The final tab for getting the Watts Bar Unit 2 nuclear generator back in shape to produce power for homes and businesses and irradiate tritium for U.S. nuclear weapons will be about $600 million, the Tennessee Valley Authority said Monday in a regulatory filing.
On July 1, the Tennessee Valley Authority (TVA) finished installing four new steam generators for the Watts Bar Unit 2 reactor, which was also refueled at that time following a roughly four-month outage that began in March. TVA had expected to finish the installation in May, but unspecified issues with the generators and bad weather complicated things, the authority said at the time.
Under an interagency agreement, Watts Bar Unit 2 began irradiating tritium for the Department of Energy’s National Nuclear Security Administration (NNSA) in 2021, joining Watts Bar Unit 1, which has irradiated tritium for U.S. nuclear weapons since 2003. The radioactive hydrogen isotope decays relatively rapidly and must be replaced regularly to keep the weapons at their designed destructive power.
Almost as soon as Watts Bar 2 started producing tritium, the reactor suffered from a string of bad luck and had as of Tuesday yet to reach its target tritium output.

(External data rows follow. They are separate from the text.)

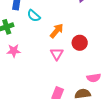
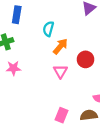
cyan semicircle: (34, 16) -> (48, 29), moved, turned 64

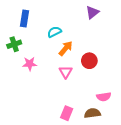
cyan semicircle: (48, 29) -> (54, 32), turned 48
pink star: (13, 68) -> (30, 64), moved

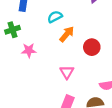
pink triangle: (66, 72) -> (67, 72), moved

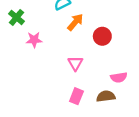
green cross: (13, 30) -> (16, 17), turned -32

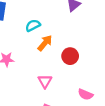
pink semicircle: (119, 77) -> (85, 94), turned 32

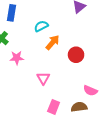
pink triangle: (45, 81) -> (43, 78), moved

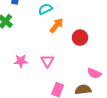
pink star: (17, 58) -> (21, 61), moved

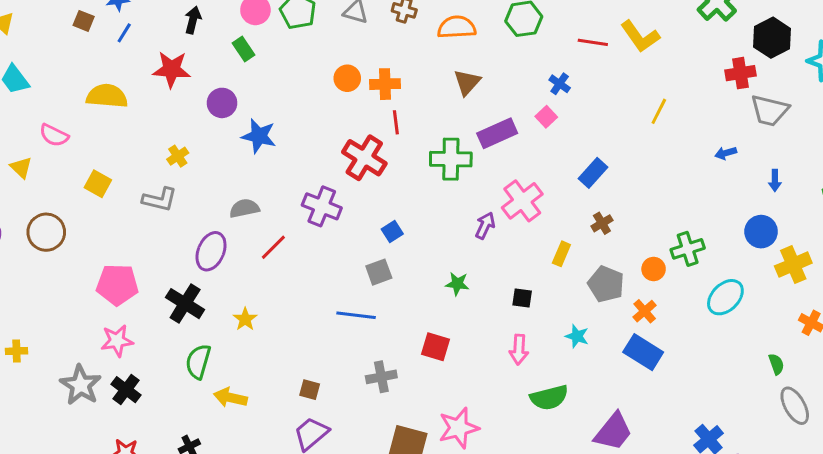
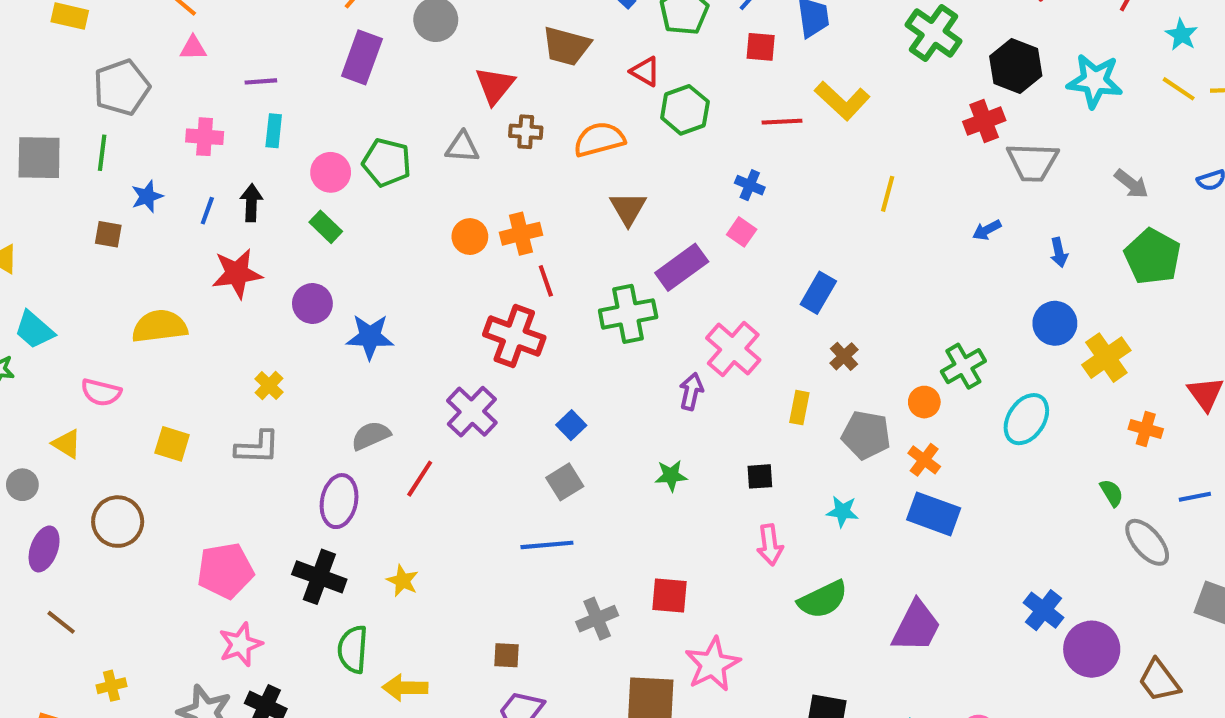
blue line: (124, 33) -> (207, 211), moved
purple cross: (322, 206) -> (472, 412), turned 33
red square: (435, 347) -> (669, 596), moved

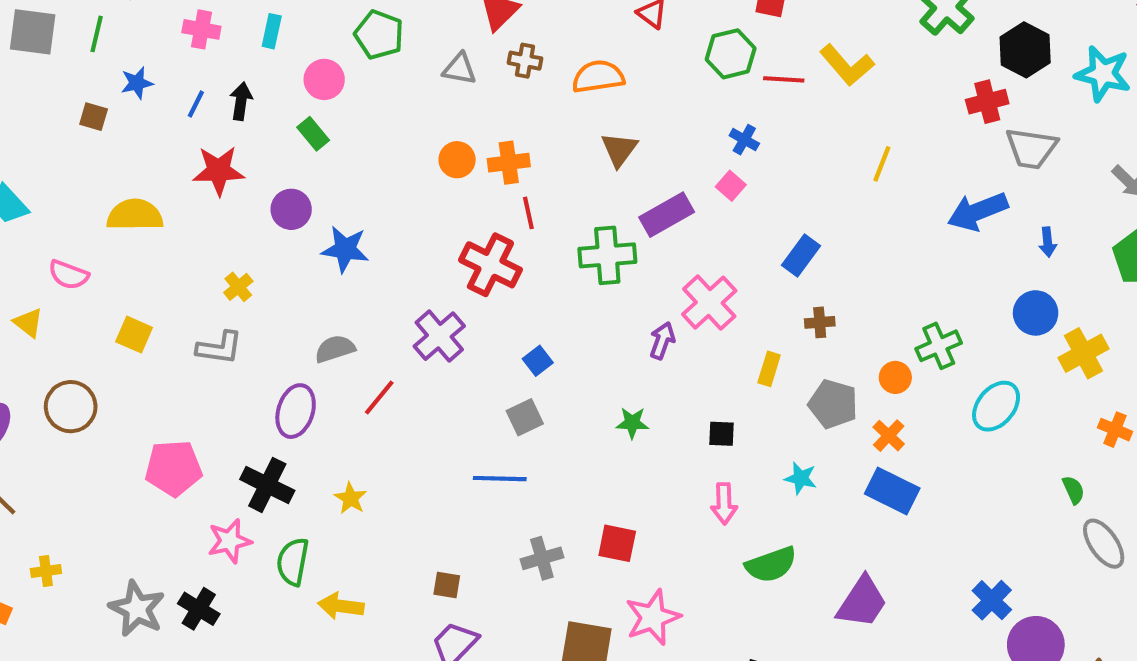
green hexagon: (685, 110) -> (731, 54), moved
green pentagon: (387, 162) -> (379, 35), moved
blue arrow: (987, 230) -> (978, 211), size x2.0
brown cross: (844, 356) -> (820, 322), turned 32
pink star: (240, 644) -> (230, 541), moved

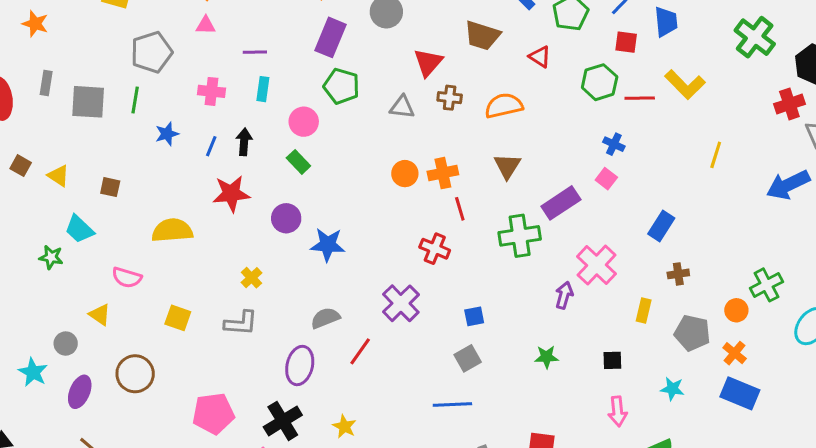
brown square: (94, 117) -> (110, 187), moved
brown triangle: (619, 150) -> (507, 166), moved
red cross: (490, 265) -> (435, 249), size x0.7
blue square: (538, 361) -> (474, 316), turned 30
black cross: (267, 485) -> (283, 421), turned 36

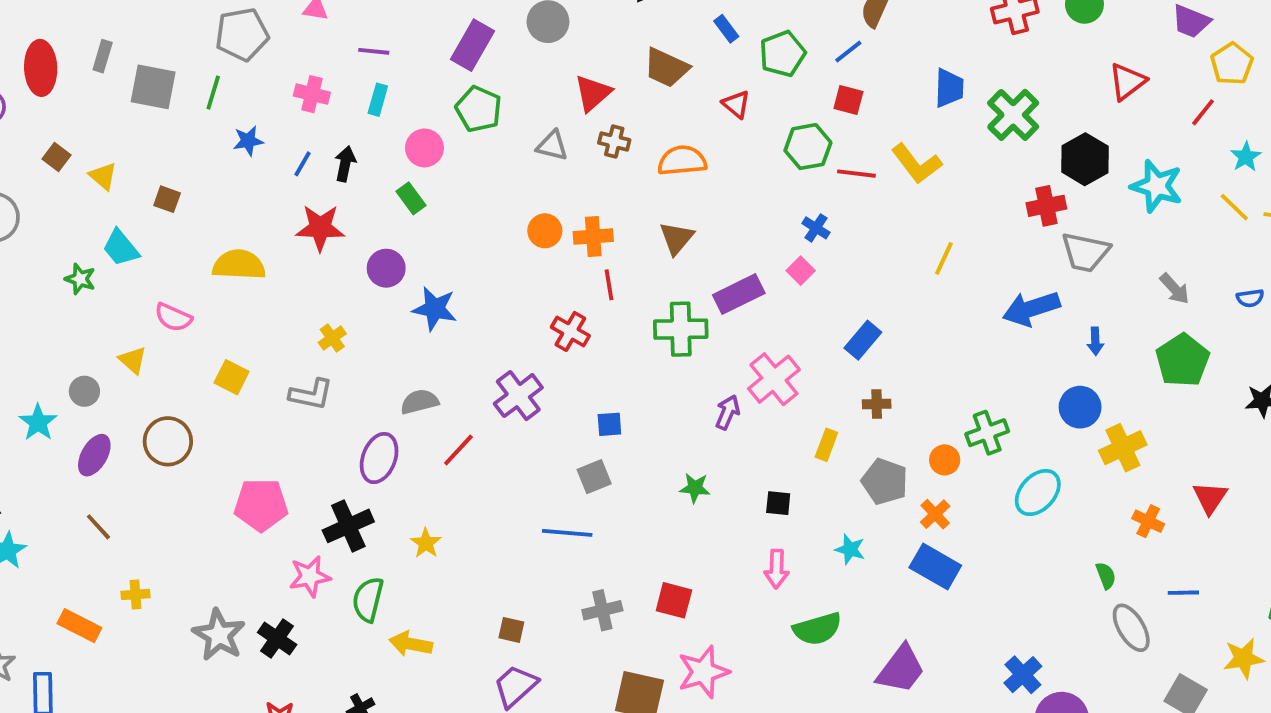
blue trapezoid: (666, 22) -> (949, 88), moved

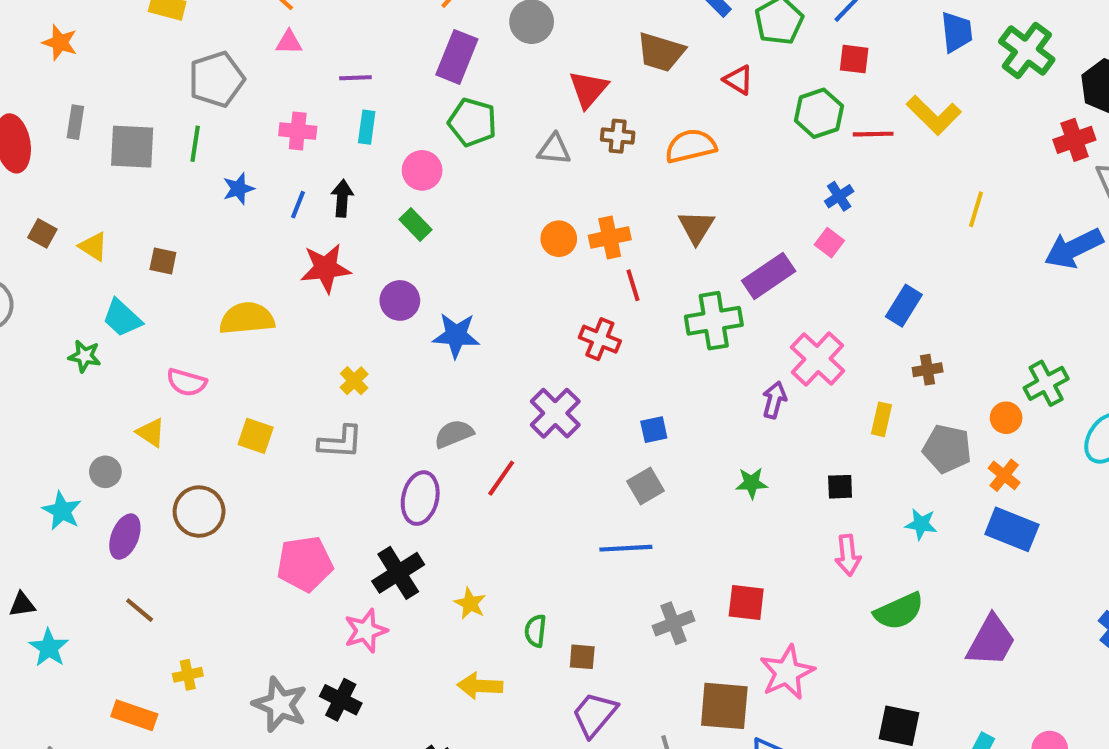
blue cross: (816, 228) -> (839, 196), turned 32
yellow star: (426, 543) -> (470, 603), moved
green semicircle: (368, 599) -> (535, 631), moved, size x0.7

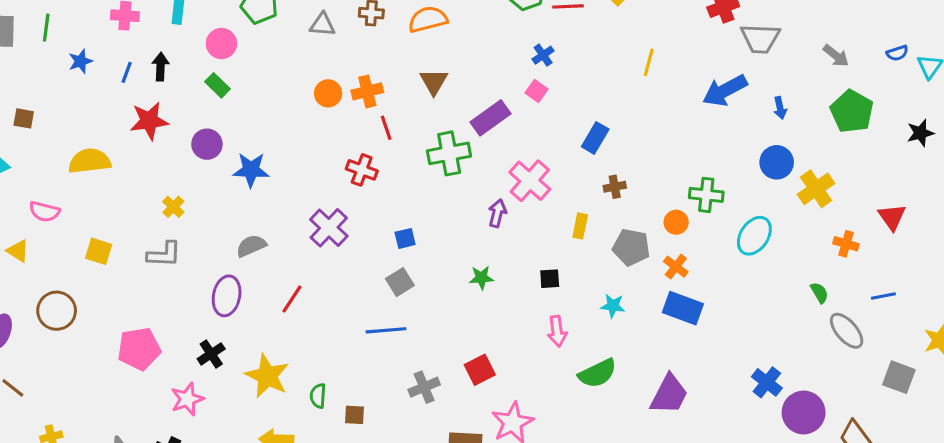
green cross: (1046, 383) -> (706, 195), turned 36
red line: (501, 478) -> (292, 299), moved
black cross: (398, 573) -> (211, 354), size x0.7
yellow star: (470, 603) -> (267, 376), size x1.8
red square: (746, 603) -> (480, 370), turned -32

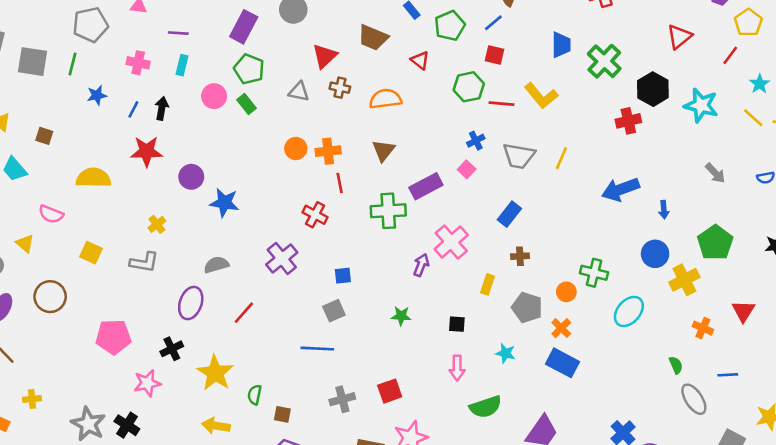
gray trapezoid: (760, 38) -> (519, 156), moved
green rectangle: (217, 85) -> (247, 104), moved
green pentagon: (852, 111) -> (715, 243), moved

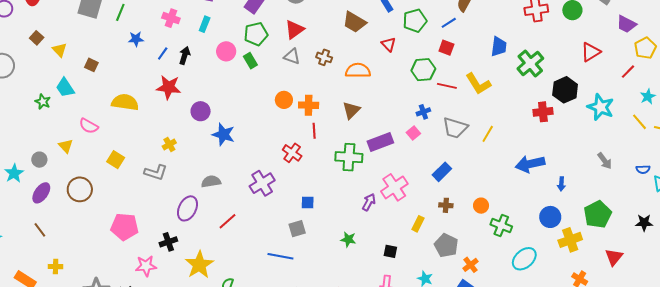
red triangle: (325, 56) -> (294, 30), moved
green pentagon: (249, 69) -> (256, 34), turned 30
orange circle: (566, 292) -> (481, 206), moved
red triangle: (743, 311) -> (614, 257), moved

TVA has long known that Watts Bar 2 would need new generators this decade, but the authority had hoped to put off the installation until 2023. Instead, after a refueling outage in 2021 revealed the extent of the degradation to the generators, TVA wound up taking the reactor offline early.
In a 10-Q filing with the Securities and Exchange Commission, TVA said the bill for the new generators came to $548 million as of June 30, with another $47 million in expected expenses left for 2022.
NNSA is ramping up tritium production at the power plants — presently the weapons program’s only source of the relatively rapidly decaying, radioactive hydrogen isotope — to cope with the looming demands of the five major nuclear-weapon refurbishments scheduled for this decade. NNSA wants the two plants to produce 2,800 grams of tritium per cycle starting in fiscal year 2025, which begins Oct. 1 — substantially more than earlier estimates.
In an emergency, TVA’s Sequoya reactors could also be used to produce tritium, though TVA in its latest 10-Q said it “does not have plans to employ Sequoyah units for tritium production in the near term.” The agency has used that language, or similar language, for about the past seven years. Prior to that, according to a 10-K filing from 2015, the agency thought it could “meet the DOE and the DOD [Department of Defense] tritium requirements using Watts Bar Unit 1 while maintaining Sequoyah reactors as backups.”